Y_{i,j,t} = a_i + b_{j[i]}+ \delta(Y_{i,t-1} - a_i - b_{j[i]}) + \gamma z_t + \epsilon_{i,j,t} \\

where,

z_t = \left\{ \begin{array}{l} 0, & if & t<25 \\ 1, & \textrm{otherwise } \end{array} \right.

In this model i is an index for individuals, j for the group the individual belongs, and t for time [1,50]. Alas, when I try to recover \gamma I end-up with something like this:

This is how I generated the fake data with \gamma=0.5

library(dplyr)
set.seed(123)
delta <- 0.5
gamma <- 0.5

sigma_a <- 0.5
sigma_b <- 0.25
sigma_e <- 1


I <- 100
T <- 50
J <- 10
discontinuity_T <- 25

fake_data <- tibble(individual = 1:I,
                    group = sample(1:J, I, replace=TRUE))

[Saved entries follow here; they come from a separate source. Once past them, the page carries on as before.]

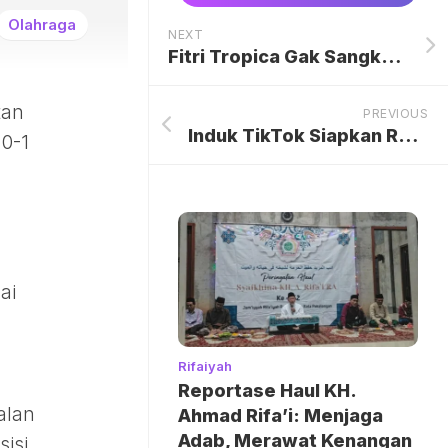
Olahraga
NEXT
Fitri Tropica Gak Sangka, Berkat Putrinya Disambut dan Dikawal Menuju Raudah
tan
PREVIOUS
Induk TikTok Siapkan Rp 238 Triliun untuk Borong Chip AI Nvidia
 0-1
ai
Rifaiyah
Reportase Haul KH.
alan
Ahmad Rifa’i: Menjaga
Adab, Merawat Kenangan
isi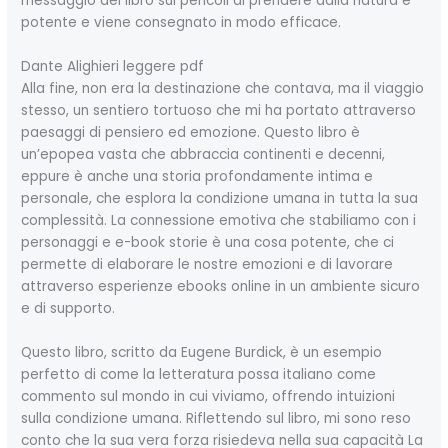
messaggio del libro sui pericoli di prendere dalla natura è
potente e viene consegnato in modo efficace.
Dante Alighieri leggere pdf
Alla fine, non era la destinazione che contava, ma il viaggio
stesso, un sentiero tortuoso che mi ha portato attraverso
paesaggi di pensiero ed emozione. Questo libro è
un’epopea vasta che abbraccia continenti e decenni,
eppure è anche una storia profondamente intima e
personale, che esplora la condizione umana in tutta la sua
complessità. La connessione emotiva che stabiliamo con i
personaggi e e-book storie è una cosa potente, che ci
permette di elaborare le nostre emozioni e di lavorare
attraverso esperienze ebooks online in un ambiente sicuro
e di supporto.
Questo libro, scritto da Eugene Burdick, è un esempio
perfetto di come la letteratura possa italiano come
commento sul mondo in cui viviamo, offrendo intuizioni
sulla condizione umana. Riflettendo sul libro, mi sono reso
conto che la sua vera forza risiedeva nella sua capacità La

a <- tibble(individual = 1:I,
            a = rnorm(I, 0, sigma_a))
b <- tibble(group = 1:J,
            b = rnorm(J, 0, sigma_b))

initial_values <- fake_data %>% 
  inner_join(a, by = "individual") %>% 
  inner_join(b, by = "group") %>% 
  mutate(u = a + b,
         initial_y = u + 
                     sigma_e / sqrt(1 - delta^2) * rnorm(I))  # Is this right???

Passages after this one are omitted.